* **PROBLEM DESCRIPTION**
When a picture appears among the records, leave it out, and copy all else exactly.

* **DATA SECTION**
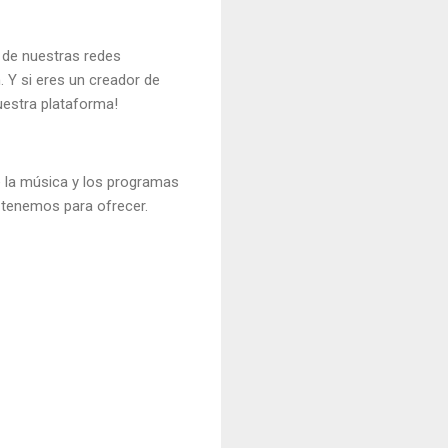
s de nuestras redes
 Y si eres un creador de
uestra plataforma!
e la música y los programas
 tenemos para ofrecer.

* **TASK RESULT**
s de nuestras redes
 Y si eres un creador de
uestra plataforma!
e la música y los programas
 tenemos para ofrecer.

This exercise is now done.